Keyless-Systeme öffnen und starten das Auto, ohne dass der Schlüssel aus der Tasche genommen werden muss. Der Komfort hat laut ADAC aber eine Schwachstelle: In vielen Modellen lässt sich das Funksignal zwischen Schlüssel und Fahrzeug verlängern.
ADAC findet Lücken bei vielen Keyless-Autos
Der ADAC hat in den vergangenen zehn Jahren mehr als 850 Keyless-Fahrzeuge untersucht. Nach Angaben des Clubs lässt sich auch heute noch knapp die Hälfte der getesteten Fahrzeuge mit einem verlängerten Funksignal öffnen. Bei rund jedem dritten Auto konnte sogar der Motor gestartet werden.
Das Prinzip ist einfach erklärt: Geräte verlängern die Signale zwischen Auto und Schlüssel. Dadurch können nach ADAC-Angaben hunderte Meter, Türen und Mauern überbrückt werden. Der Schlüssel kann also weit entfernt liegen, während das Fahrzeug trotzdem auf das Signal reagiert.
Diese Marken waren im ADAC-Test besonders auffällig
Bei mehreren Marken waren bisher alle vom ADAC untersuchten Fahrzeuge nicht ausreichend geschützt. Genannt werden Aiways, Alfa Romeo, Alpine, BYD, Chevrolet, DS Automobiles, Fiat, Honda, Infiniti, Isuzu, Jeep, KGM/SsangYong, Lynk & Co, MG und Opel.

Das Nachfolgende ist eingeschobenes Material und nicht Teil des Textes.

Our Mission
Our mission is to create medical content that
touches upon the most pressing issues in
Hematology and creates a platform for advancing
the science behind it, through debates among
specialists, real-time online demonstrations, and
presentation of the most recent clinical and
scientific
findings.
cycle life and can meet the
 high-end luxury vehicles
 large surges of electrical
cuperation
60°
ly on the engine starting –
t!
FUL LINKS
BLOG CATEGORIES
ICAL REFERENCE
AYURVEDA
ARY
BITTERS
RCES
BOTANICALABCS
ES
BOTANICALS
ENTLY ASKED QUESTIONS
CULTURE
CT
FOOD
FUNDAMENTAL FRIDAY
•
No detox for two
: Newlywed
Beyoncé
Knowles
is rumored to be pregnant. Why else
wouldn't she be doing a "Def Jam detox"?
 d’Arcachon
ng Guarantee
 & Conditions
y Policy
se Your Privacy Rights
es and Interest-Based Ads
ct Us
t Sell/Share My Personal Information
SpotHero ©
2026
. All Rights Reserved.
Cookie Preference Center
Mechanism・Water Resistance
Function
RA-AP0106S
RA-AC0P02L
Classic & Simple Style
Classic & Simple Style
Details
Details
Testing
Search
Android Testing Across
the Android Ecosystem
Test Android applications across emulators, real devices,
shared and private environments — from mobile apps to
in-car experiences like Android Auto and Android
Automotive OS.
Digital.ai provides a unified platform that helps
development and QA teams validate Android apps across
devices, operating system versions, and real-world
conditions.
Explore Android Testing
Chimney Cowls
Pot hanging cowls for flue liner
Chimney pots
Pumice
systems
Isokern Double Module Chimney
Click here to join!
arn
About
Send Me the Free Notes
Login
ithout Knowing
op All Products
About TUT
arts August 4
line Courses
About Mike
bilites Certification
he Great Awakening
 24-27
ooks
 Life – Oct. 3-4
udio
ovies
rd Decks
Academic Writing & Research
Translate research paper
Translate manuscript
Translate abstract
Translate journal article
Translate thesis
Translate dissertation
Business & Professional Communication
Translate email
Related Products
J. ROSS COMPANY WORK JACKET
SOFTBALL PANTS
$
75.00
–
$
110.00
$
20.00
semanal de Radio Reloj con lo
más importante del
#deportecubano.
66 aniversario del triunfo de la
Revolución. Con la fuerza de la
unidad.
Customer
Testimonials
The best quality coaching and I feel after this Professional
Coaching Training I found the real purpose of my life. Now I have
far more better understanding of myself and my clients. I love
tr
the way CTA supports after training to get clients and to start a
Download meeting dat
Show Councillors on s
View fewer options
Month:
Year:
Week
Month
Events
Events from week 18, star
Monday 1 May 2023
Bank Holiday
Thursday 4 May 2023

Sicherheitsmängel zeigten sich auch bei getesteten Modellen von Dacia, Ford, Hyundai, Kia, Lexus, Mazda, Nissan, Peugeot, Polestar, Porsche, Renault, Seat, Toyota und Volvo. Bei diesen Herstellern waren laut ADAC höchstens 20 Prozent der geprüften Modelle ausreichend geschützt.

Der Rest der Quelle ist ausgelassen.